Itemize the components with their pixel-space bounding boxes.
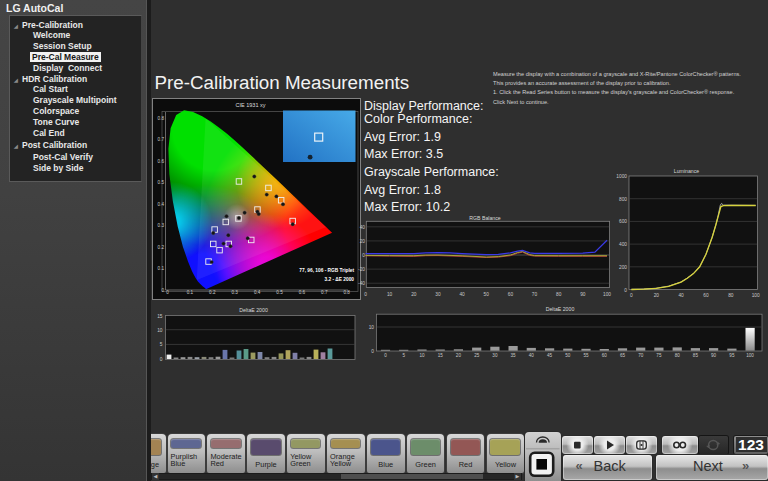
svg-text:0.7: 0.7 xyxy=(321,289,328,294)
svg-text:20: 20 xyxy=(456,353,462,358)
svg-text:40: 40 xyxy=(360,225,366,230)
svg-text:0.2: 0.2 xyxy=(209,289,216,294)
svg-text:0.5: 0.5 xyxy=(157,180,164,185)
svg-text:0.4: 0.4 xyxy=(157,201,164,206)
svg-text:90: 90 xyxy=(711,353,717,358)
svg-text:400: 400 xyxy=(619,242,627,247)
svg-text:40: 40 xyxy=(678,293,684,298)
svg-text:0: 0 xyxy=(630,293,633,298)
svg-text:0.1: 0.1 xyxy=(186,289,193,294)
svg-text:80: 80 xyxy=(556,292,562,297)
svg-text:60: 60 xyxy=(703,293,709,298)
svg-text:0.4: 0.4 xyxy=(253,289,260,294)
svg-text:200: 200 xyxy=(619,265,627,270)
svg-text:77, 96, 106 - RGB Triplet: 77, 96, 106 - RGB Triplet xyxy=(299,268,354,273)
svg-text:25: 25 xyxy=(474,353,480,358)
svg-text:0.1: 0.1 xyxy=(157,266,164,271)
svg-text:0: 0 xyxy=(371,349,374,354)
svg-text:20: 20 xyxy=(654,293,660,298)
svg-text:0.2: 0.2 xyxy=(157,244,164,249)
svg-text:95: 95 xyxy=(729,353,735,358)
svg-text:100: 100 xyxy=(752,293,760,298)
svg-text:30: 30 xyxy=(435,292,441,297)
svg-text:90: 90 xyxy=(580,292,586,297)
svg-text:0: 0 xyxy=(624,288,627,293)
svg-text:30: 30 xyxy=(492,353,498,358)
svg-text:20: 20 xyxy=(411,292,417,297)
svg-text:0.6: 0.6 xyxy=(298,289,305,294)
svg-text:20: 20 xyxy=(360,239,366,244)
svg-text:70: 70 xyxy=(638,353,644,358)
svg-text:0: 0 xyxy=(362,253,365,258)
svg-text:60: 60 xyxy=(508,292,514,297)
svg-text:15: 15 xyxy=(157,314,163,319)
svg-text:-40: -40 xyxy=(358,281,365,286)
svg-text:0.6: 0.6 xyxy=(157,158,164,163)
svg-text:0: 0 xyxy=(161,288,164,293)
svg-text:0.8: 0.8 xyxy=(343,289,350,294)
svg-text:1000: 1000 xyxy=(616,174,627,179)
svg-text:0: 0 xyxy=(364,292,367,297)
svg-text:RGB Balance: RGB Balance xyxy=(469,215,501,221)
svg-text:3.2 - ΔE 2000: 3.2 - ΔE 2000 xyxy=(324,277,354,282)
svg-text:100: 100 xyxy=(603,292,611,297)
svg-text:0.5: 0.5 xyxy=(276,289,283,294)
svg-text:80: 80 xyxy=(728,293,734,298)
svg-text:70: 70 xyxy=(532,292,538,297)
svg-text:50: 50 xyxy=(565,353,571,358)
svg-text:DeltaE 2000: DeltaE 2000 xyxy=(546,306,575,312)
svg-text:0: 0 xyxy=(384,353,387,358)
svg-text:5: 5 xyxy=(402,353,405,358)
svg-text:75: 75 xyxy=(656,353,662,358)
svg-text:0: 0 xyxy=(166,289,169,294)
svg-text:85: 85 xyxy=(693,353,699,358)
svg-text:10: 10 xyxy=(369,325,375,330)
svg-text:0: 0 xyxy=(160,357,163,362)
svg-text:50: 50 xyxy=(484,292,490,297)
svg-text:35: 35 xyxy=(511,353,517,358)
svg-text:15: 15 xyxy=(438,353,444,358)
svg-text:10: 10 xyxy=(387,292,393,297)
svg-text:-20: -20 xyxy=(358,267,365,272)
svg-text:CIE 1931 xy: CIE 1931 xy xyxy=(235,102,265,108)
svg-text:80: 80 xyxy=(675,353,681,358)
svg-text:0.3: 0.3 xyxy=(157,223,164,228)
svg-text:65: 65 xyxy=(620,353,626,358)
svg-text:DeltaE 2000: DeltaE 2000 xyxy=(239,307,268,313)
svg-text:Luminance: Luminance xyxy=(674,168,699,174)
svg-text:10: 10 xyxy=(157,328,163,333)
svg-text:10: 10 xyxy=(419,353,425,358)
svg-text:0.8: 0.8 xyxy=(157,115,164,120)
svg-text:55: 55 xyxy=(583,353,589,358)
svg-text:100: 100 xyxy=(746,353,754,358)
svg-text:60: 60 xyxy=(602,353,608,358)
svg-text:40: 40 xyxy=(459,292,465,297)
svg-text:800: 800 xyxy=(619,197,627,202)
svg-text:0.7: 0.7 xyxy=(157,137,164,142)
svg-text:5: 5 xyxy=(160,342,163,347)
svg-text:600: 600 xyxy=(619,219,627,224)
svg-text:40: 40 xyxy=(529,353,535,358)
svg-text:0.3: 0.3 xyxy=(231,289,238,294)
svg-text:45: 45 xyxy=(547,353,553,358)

...

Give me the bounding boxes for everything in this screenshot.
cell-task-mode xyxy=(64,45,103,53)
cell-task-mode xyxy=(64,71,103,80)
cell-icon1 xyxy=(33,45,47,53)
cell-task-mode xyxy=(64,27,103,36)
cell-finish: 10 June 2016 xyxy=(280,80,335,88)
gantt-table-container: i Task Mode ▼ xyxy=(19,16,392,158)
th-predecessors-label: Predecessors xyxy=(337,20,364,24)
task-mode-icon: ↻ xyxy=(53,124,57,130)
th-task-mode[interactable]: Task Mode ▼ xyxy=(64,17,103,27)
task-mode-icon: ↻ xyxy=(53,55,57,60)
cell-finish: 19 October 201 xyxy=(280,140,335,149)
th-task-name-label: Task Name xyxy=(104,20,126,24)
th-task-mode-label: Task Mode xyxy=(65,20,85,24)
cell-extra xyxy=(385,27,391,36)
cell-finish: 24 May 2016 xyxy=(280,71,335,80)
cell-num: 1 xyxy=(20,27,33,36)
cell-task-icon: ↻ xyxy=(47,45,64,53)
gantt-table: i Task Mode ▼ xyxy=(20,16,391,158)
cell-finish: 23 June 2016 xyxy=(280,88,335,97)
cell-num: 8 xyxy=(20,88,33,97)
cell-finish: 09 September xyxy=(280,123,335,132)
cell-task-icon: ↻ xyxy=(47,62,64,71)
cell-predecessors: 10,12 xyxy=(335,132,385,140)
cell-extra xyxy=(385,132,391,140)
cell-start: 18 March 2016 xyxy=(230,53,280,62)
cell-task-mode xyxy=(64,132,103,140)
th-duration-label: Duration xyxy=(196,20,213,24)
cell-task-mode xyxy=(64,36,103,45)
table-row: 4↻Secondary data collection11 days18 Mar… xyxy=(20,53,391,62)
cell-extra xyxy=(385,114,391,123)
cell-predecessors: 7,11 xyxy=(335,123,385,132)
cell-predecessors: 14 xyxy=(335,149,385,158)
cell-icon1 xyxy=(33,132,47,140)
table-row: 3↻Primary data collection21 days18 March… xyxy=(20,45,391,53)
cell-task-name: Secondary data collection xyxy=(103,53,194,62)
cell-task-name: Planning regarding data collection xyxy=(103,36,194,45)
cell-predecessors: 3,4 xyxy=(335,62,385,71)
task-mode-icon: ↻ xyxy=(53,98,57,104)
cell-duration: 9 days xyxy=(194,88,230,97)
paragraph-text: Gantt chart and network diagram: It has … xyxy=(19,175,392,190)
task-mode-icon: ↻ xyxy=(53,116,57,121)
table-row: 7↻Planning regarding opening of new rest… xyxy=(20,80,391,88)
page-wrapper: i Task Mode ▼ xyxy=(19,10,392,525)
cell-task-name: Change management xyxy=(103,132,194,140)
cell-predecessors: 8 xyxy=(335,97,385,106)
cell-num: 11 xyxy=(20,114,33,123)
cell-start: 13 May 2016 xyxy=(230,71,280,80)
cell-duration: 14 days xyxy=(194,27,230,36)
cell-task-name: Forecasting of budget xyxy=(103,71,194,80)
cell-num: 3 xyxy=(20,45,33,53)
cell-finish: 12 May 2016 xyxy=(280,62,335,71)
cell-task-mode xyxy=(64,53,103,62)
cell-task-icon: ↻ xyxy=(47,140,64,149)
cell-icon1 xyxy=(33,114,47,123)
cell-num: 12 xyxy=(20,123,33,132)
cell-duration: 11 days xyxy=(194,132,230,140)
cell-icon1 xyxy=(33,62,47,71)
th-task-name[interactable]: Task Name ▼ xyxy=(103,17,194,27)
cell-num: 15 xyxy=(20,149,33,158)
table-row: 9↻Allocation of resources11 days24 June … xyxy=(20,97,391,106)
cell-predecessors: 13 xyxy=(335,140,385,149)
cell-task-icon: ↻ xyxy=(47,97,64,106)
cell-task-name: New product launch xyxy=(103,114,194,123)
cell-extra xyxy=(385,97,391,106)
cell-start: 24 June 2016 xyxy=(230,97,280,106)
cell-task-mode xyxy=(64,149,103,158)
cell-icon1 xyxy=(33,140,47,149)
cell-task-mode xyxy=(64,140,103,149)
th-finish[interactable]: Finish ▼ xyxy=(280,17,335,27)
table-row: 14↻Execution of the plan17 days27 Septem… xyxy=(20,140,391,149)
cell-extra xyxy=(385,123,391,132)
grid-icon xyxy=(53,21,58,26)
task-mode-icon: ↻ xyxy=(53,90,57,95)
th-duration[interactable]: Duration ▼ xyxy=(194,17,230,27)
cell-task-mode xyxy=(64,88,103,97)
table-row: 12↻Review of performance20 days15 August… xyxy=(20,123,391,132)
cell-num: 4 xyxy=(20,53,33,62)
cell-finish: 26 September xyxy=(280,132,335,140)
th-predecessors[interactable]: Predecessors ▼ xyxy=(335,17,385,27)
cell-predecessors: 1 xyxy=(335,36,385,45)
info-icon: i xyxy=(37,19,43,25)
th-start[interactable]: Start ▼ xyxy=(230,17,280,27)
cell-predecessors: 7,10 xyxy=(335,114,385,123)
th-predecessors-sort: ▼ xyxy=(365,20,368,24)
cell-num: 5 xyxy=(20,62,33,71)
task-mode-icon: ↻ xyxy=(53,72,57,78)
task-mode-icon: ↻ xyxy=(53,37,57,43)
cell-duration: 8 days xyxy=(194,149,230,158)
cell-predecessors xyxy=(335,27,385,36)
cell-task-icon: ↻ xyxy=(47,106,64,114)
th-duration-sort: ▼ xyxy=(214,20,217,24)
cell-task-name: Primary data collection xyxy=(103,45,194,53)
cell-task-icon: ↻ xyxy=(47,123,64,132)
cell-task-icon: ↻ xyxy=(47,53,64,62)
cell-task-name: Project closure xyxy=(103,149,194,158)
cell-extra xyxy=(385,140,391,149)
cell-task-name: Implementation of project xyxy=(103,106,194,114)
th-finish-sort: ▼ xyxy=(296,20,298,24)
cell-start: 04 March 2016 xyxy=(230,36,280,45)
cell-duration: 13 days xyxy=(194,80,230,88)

**PROBLEM STATEMENT:** When a line of the data holds the string "Primary", pick it out and copy it.

**EXERCISE ANSWER:**
table-row: 3↻Primary data collection21 days18 March… xyxy=(20,45,391,53)
cell-task-name: Primary data collection xyxy=(103,45,194,53)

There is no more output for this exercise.